= Problem description =
Set down every record below exactly as it stands, with the pictures omitted.

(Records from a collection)

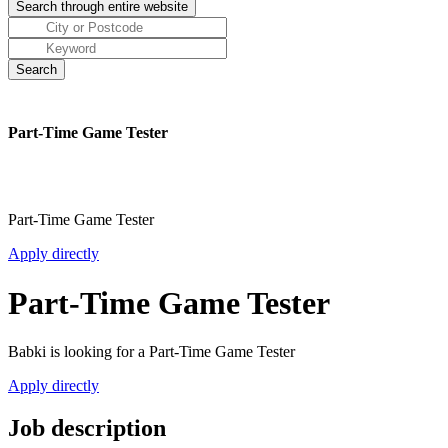
Part-Time Game Tester
Part-Time Game Tester
Apply directly
Part-Time Game Tester
Babki is looking for a Part-Time Game Tester
Apply directly
Job description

= Response =
Part-Time Game Tester
Part-Time Game Tester
Apply directly
Part-Time Game Tester
Babki is looking for a Part-Time Game Tester
Apply directly
Job description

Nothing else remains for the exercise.